## PROMPT
Retype the line with "nemen, dan zijn" in it, then each line after it to the end of the data, word for word.

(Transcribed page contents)
>>>>>
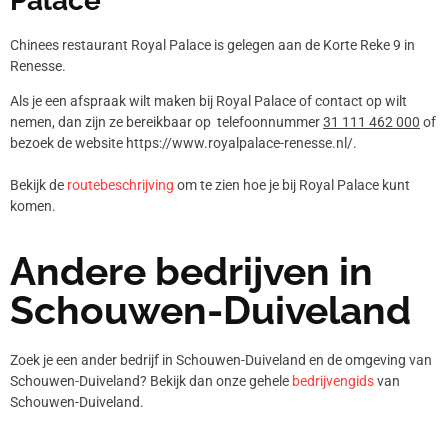
Palace
Chinees restaurant Royal Palace is gelegen aan de Korte Reke 9 in
Renesse.
Als je een afspraak wilt maken bij Royal Palace of contact op wilt
nemen, dan zijn ze bereikbaar op telefoonnummer
31 111 462 000
of
bezoek de website https://www.royalpalace-renesse.nl/.
Bekijk de
routebeschrijving
om te zien hoe je bij Royal Palace kunt
komen.
Andere bedrijven in
Schouwen-Duiveland
Zoek je een ander bedrijf in Schouwen-Duiveland en de omgeving van
Schouwen-Duiveland? Bekijk dan onze gehele
bedrijvengids
van
Schouwen-Duiveland.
<<<<<
## SOLUTION FOR THIS PROBLEM
nemen, dan zijn ze bereikbaar op telefoonnummer
31 111 462 000
of
bezoek de website https://www.royalpalace-renesse.nl/.
Bekijk de
routebeschrijving
om te zien hoe je bij Royal Palace kunt
komen.
Andere bedrijven in
Schouwen-Duiveland
Zoek je een ander bedrijf in Schouwen-Duiveland en de omgeving van
Schouwen-Duiveland? Bekijk dan onze gehele
bedrijvengids
van
Schouwen-Duiveland.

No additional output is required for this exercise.